October 11, 2008
Amy is Armed With La Sunshine
A fter a summer spent in the Los Angeles sunshine winning fans on the other side of the Atlantic, delightful singer songwriter Amy May is back on home turf in Cornwall and gearing up for a special concert alongside acoustic pop troubadour Louis Eliot and his band.
The two will share a double bill at the Acorn, Penzance, next weekend, with a special guest appearance on fiddle and mandolin from Martin Bell, latterly of The Wonder Stuff and the Albion Band, and a keen supporter of both artists.
"I've been really lucky to meet some great people who have helped me a lot. It was a bit scary, but I push through the fear. I just love performing and that's what makes me feel at home when I'm in a new place," says Amy, who has strutted the boards at Santa Monica and the Sunset Strip.
"Performing takes me to another time and place in my heart when I wrote the song I am singing - back to my core self."
Amy, a big fan of yoga and the spiritual side of life, comes from a family of artists and musicians and writers. Her father, Gordon Wilson, was a popular singer songwriter on the Plymouth circuit and beyond in the 1970s.
"He has been a real influence on me. He gave me my first guitar lessons and he still does his own recordings," says Amy.
"We didn't have a TV when I was growing up. We were encouraged to use our time creatively and that was a good start."

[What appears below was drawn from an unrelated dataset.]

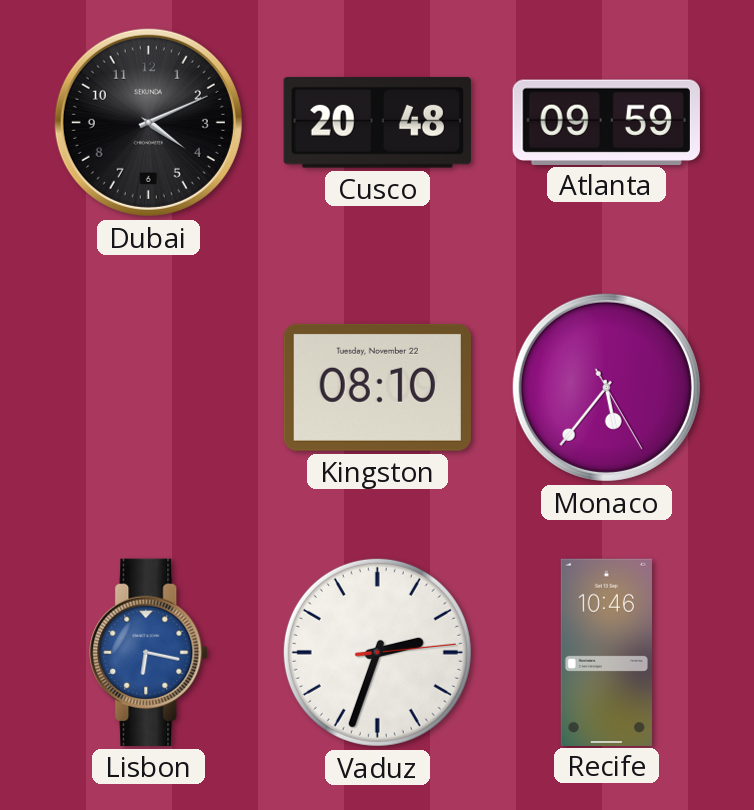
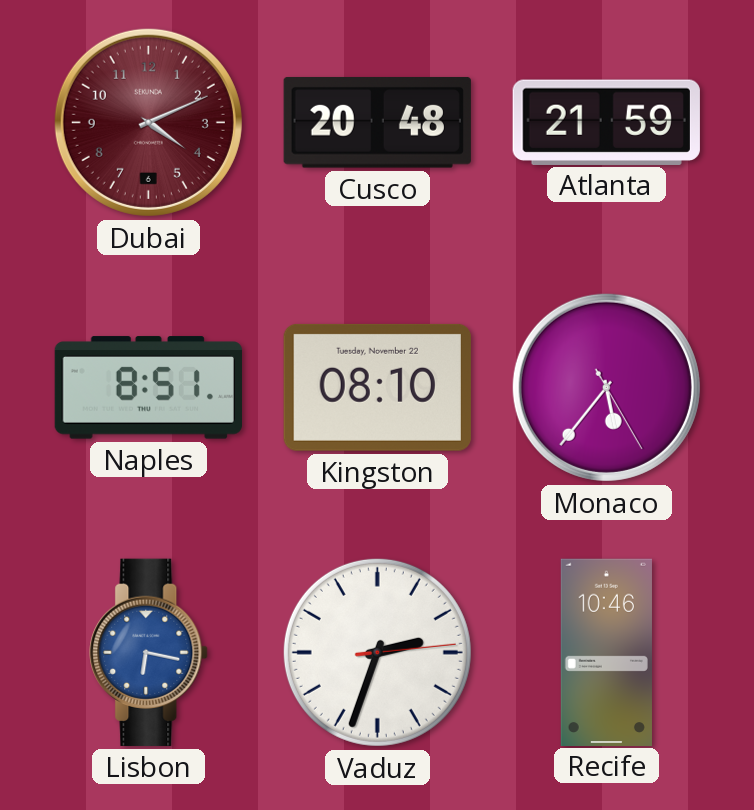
Dubai dial: black -> burgundy
Atlanta: 09:59 -> 21:59
Naples: none -> 8:51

Her early musical memories are of Fleetwood Mac, Supertramp's Breakfast in America, James Taylor and Paul Simon. Joni Mitchell has been another huge, but unlikely influence.

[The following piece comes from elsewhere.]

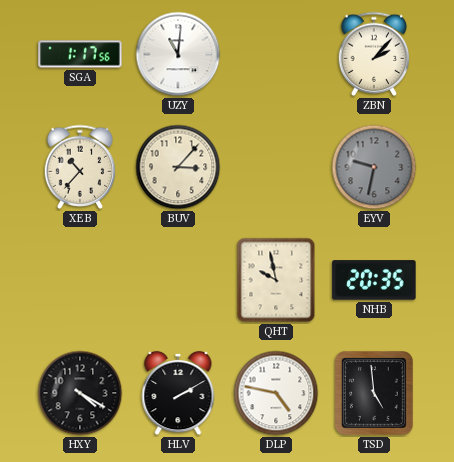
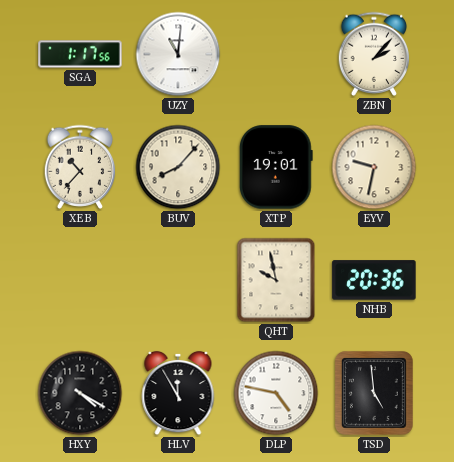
BUV: 3:07 -> 8:07
XTP: none -> 19:01
EYV dial: grey -> cream
NHB: 20:35 -> 20:36
HLV: 2:10 -> 11:55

"I remember hating her sound when I was about 11 and it was playing in the car, but suddenly when I was 16 or 17, all the emotions she was talking about became relevant," adds Amy. "She really is legendary. She helped me realise how beautiful music can be."
It wasn't until Amy went to university to study English literature that she started writing her own songs. "I was living in London and I started going to open mic nights four or five times a week - it is a great way to learn," she says.
At first she was accompanied on guitar, but when he let her down a few times she realised she needed to get some of her own instrumental skills, picking up a few chords at a time on guitar.
Later, back in Truro, she cut her gigging teeth in coastal venues such as The Watering Hole in Perranporth, the Driftwood Spars at St Agnes and the Blue Bar at Porthtowan, as well as the Kasbar and the One Eyed Cat in the city.
"The music scene in Cornwall is very supportive and we all encourage each other," says Amy. "Also the beach bars are places where they let you play your own material rather than covers, which is great."
Amy is happy to be back in Cornwall to see family and friends, and play a couple of shows, but intends to apply for an artist's visa to the States so she can return to LA and build on what she started in the summer.
"My goal is to dedicate all my time to music and see what my potential could be," she says.
Louis Eliot, meanwhile, left the big city to return to his country life roots in South East Cornwall a few years back, following his chart successes with under-rated art pop outfit Rialto. He and his band gig regularly around Devon and Cornwall, and he's recently been recording some demos with Martin Bell at his studio near Truro.
Louis' last trip so far west was to the End of the Road festival at Sennen in the summer, when the band abandoned the windswept stage and deserted, rain-lashed field to stir up the huddled punters in the beer tent in an impromptu knees-up.